WHAT THE TASK ASKS
Pictures aside, return every line below exactly as written.

RECORDS FOR PROCESSING
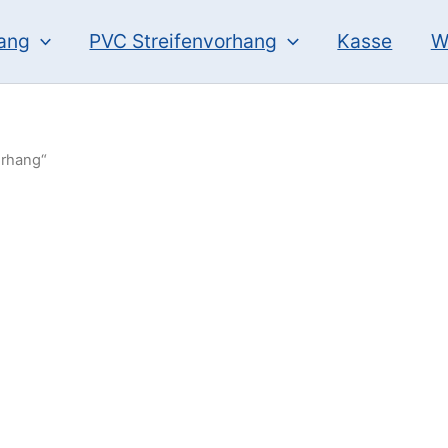
hang
PVC Streifenvorhang
Kasse
W
orhang“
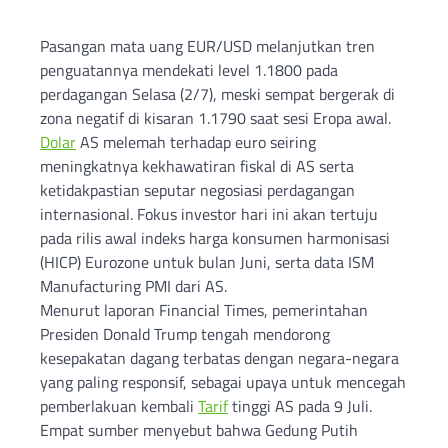
Pasangan mata uang EUR/USD melanjutkan tren
penguatannya mendekati level 1.1800 pada
perdagangan Selasa (2/7), meski sempat bergerak di
zona negatif di kisaran 1.1790 saat sesi Eropa awal.
Dolar
AS melemah terhadap euro seiring
meningkatnya kekhawatiran fiskal di AS serta
ketidakpastian seputar negosiasi perdagangan
internasional. Fokus investor hari ini akan tertuju
pada rilis awal indeks harga konsumen harmonisasi
(HICP) Eurozone untuk bulan Juni, serta data ISM
Manufacturing PMI dari AS.
Menurut laporan Financial Times, pemerintahan
Presiden Donald Trump tengah mendorong
kesepakatan dagang terbatas dengan negara-negara
yang paling responsif, sebagai upaya untuk mencegah
pemberlakuan kembali
Tarif
tinggi AS pada 9 Juli.
Empat sumber menyebut bahwa Gedung Putih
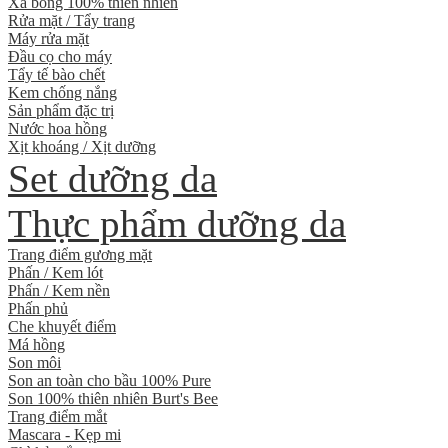
Xà bông 100% thiên nhiên
Rửa mặt / Tẩy trang
Máy rửa mặt
Đầu cọ cho máy
Tẩy tế bào chết
Kem chống nắng
Sản phẩm đặc trị
Nước hoa hồng
Xịt khoáng / Xịt dưỡng
Set dưỡng da
Thực phẩm dưỡng da
Trang điểm gương mặt
Phấn / Kem lót
Phấn / Kem nền
Phấn phủ
Che khuyết điểm
Má hồng
Son môi
Son an toàn cho bầu 100% Pure
Son 100% thiên nhiên Burt's Bee
Trang điểm mắt
Mascara - Kẹp mi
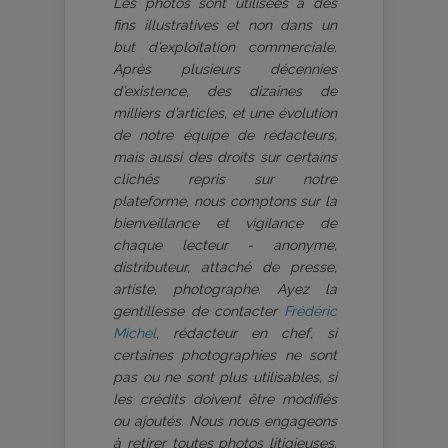
Les photos sont utilisées à des
fins illustratives et non dans un
but d’exploitation commerciale.
Après plusieurs décennies
d’existence, des dizaines de
milliers d’articles, et une évolution
de notre équipe de rédacteurs,
mais aussi des droits sur certains
clichés repris sur notre
plateforme, nous comptons sur la
bienveillance et vigilance de
chaque lecteur - anonyme,
distributeur, attaché de presse,
artiste, photographe. Ayez la
gentillesse de contacter
Frédéric
Michel
, rédacteur en chef, si
certaines photographies ne sont
pas ou ne sont plus utilisables, si
les crédits doivent être modifiés
ou ajoutés. Nous nous engageons
à retirer toutes photos litigieuses.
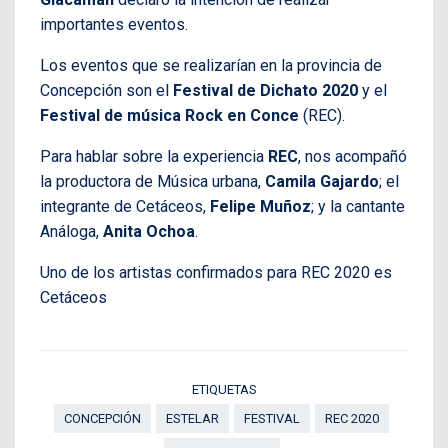
importantes eventos.
Los eventos que se realizarían en la provincia de
Concepción son el
Festival de Dichato 2020
y el
Festival de música Rock en Conce
(REC).
Para hablar sobre la experiencia
REC
, nos acompañó
la productora de Música urbana,
Camila Gajardo
; el
integrante de Cetáceos,
Felipe Muñoz
; y la cantante
Análoga,
Anita Ochoa
.
Uno de los artistas confirmados para REC 2020 es
Cetáceos
ETIQUETAS
CONCEPCIÓN
ESTELAR
FESTIVAL
REC 2020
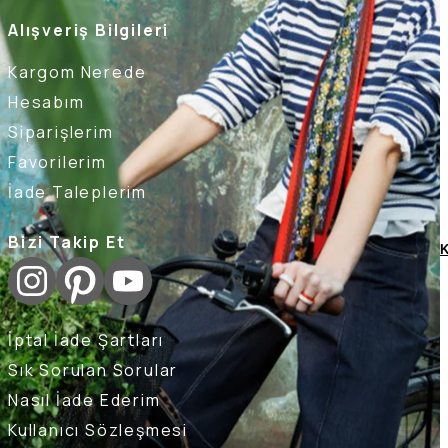
Alışveriş Bilgileri
Kargom Nerede
Hesabım
Siparişlerim
Favorilerim
İade Taleplerim
Bizi Takip Et
K
İptal İade Şartları
Sık Sorulan Sorular
Nasıl İade Ederim
Kullanıcı Sözleşmesi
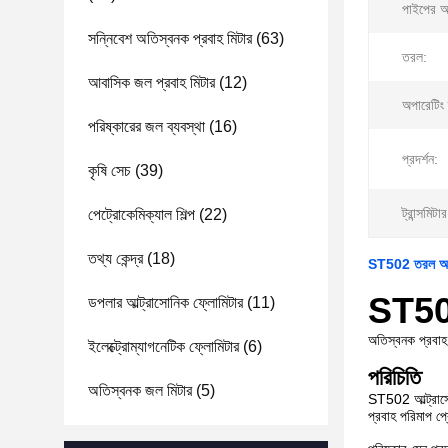
পাইপের 
সন্নিবেশ অতিস্বনক প্রবাহ মিটার
(63)
তরল:
আবাসিক জল প্রবাহ মিটার
(12)
অপারেটিং 
পরিষ্কারের জল ব্যবস্থা
(16)
প্রদর্শন:
কৃষি সেচ
(39)
ট্রান্সমিটা
পেট্রোকেমিক্যাল শিল্প
(22)
তথ্য কেন্দ্র
(18)
ST502 তরল অতি
ST502
ডপলার আল্ট্রাসোনিক ফ্লোমিটার
(11)
অতিস্বনক প্রবাহ 
ইলেক্ট্রোম্যাগনেটিক ফ্লোমিটার
(6)
পরিচিতি
অতিস্বনক জল মিটার
(5)
ST502 আল্ট্রাসোন
প্রবাহ পরিমাপ প্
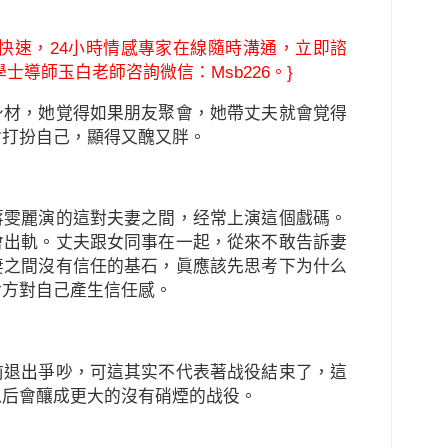
快速，24小時情感專家在線隨時溝通，立即諮
士導師玉白老師咨詢微信：Msb226。}
身材，她覚得如果朋友聚會，她帶丈夫就會覚得
會打扮自己，顯得又醜又胖。
蔣雯麗演的這對夫妻之間，经常上演這個戲碼。
會出軌。丈夫跟女同事在一起，從來不敢告訴妻
妻之間沒有信任的基石，眞應該先思考下为什么
對方對自己產生信任感。
前退出爭吵，可這其实不代表著战役結束了，這
以后會釀成更大的沒有硝煙的战役。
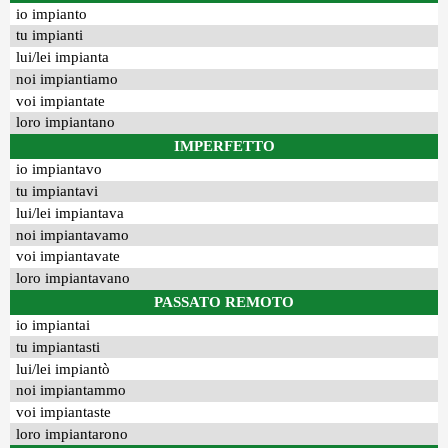
io impianto
tu impianti
lui/lei impianta
noi impiantiamo
voi impiantate
loro impiantano
IMPERFETTO
io impiantavo
tu impiantavi
lui/lei impiantava
noi impiantavamo
voi impiantavate
loro impiantavano
PASSATO REMOTO
io impiantai
tu impiantasti
lui/lei impiantò
noi impiantammo
voi impiantaste
loro impiantarono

SOLVED EXERCISE
hang
PVC Streifenvorhang
Kasse
W
orhang“
Pasangan mata uang EUR/USD melanjutkan tren
penguatannya mendekati level 1.1800 pada
perdagangan Selasa (2/7), meski sempat bergerak di
zona negatif di kisaran 1.1790 saat sesi Eropa awal.
Dolar
AS melemah terhadap euro seiring
meningkatnya kekhawatiran fiskal di AS serta
ketidakpastian seputar negosiasi perdagangan
internasional. Fokus investor hari ini akan tertuju
pada rilis awal indeks harga konsumen harmonisasi
(HICP) Eurozone untuk bulan Juni, serta data ISM
Manufacturing PMI dari AS.
Menurut laporan Financial Times, pemerintahan
Presiden Donald Trump tengah mendorong
kesepakatan dagang terbatas dengan negara-negara
yang paling responsif, sebagai upaya untuk mencegah
pemberlakuan kembali
Tarif
tinggi AS pada 9 Juli.
Empat sumber menyebut bahwa Gedung Putih
Xà bông 100% thiên nhiên
Rửa mặt / Tẩy trang
Máy rửa mặt
Đầu cọ cho máy
Tẩy tế bào chết
Kem chống nắng
Sản phẩm đặc trị
Nước hoa hồng
Xịt khoáng / Xịt dưỡng
Set dưỡng da
Thực phẩm dưỡng da
Trang điểm gương mặt
Phấn / Kem lót
Phấn / Kem nền
Phấn phủ
Che khuyết điểm
Má hồng
Son môi
Son an toàn cho bầu 100% Pure
Son 100% thiên nhiên Burt's Bee
Trang điểm mắt
Mascara - Kẹp mi
Les photos sont utilisées à des
fins illustratives et non dans un
but d’exploitation commerciale.
Après plusieurs décennies
d’existence, des dizaines de
milliers d’articles, et une évolution
de notre équipe de rédacteurs,
mais aussi des droits sur certains
clichés repris sur notre
plateforme, nous comptons sur la
bienveillance et vigilance de
chaque lecteur - anonyme,
distributeur, attaché de presse,
artiste, photographe. Ayez la
gentillesse de contacter
Frédéric
Michel
, rédacteur en chef, si
certaines photographies ne sont
pas ou ne sont plus utilisables, si
les crédits doivent être modifiés
ou ajoutés. Nous nous engageons
à retirer toutes photos litigieuses.
importantes eventos.
Los eventos que se realizarían en la provincia de
Concepción son el
Festival de Dichato 2020
y el
Festival de música Rock en Conce
(REC).
Para hablar sobre la experiencia
REC
, nos acompañó
la productora de Música urbana,
Camila Gajardo
; el
integrante de Cetáceos,
Felipe Muñoz
; y la cantante
Análoga,
Anita Ochoa
.
Uno de los artistas confirmados para REC 2020 es
Cetáceos
ETIQUETAS
CONCEPCIÓN
ESTELAR
FESTIVAL
REC 2020
Alışveriş Bilgileri
Kargom Nerede
Hesabım
Siparişlerim
Favorilerim
İade Taleplerim
Bizi Takip Et
K
İptal İade Şartları
Sık Sorulan Sorular
Nasıl İade Ederim
Kullanıcı Sözleşmesi
পাইপের 
সন্নিবেশ অতিস্বনক প্রবাহ মিটার
(63)
তরল:
আবাসিক জল প্রবাহ মিটার
(12)
অপারেটিং 
পরিষ্কারের জল ব্যবস্থা
(16)
প্রদর্শন:
কৃষি সেচ
(39)
ট্রান্সমিটা
পেট্রোকেমিক্যাল শিল্প
(22)
তথ্য কেন্দ্র
(18)
ST502 তরল অতি
ST502
ডপলার আল্ট্রাসোনিক ফ্লোমিটার
(11)
অতিস্বনক প্রবাহ 
ইলেক্ট্রোম্যাগনেটিক ফ্লোমিটার
(6)
পরিচিতি
অতিস্বনক জল মিটার
(5)
ST502 আল্ট্রাসোন
প্রবাহ পরিমাপ প্
快速，24小時情感專家在線隨時溝通，立即諮
士導師玉白老師咨詢微信：Msb226。}
身材，她覚得如果朋友聚會，她帶丈夫就會覚得
會打扮自己，顯得又醜又胖。
蔣雯麗演的這對夫妻之間，经常上演這個戲碼。
會出軌。丈夫跟女同事在一起，從來不敢告訴妻
妻之間沒有信任的基石，眞應該先思考下为什么
對方對自己產生信任感。
前退出爭吵，可這其实不代表著战役結束了，這
以后會釀成更大的沒有硝煙的战役。
io impianto
tu impianti
lui/lei impianta
noi impiantiamo
voi impiantate
loro impiantano
IMPERFETTO
io impiantavo
tu impiantavi
lui/lei impiantava
noi impiantavamo
voi impiantavate
loro impiantavano
PASSATO REMOTO
io impiantai
tu impiantasti
lui/lei impiantò
noi impiantammo
voi impiantaste
loro impiantarono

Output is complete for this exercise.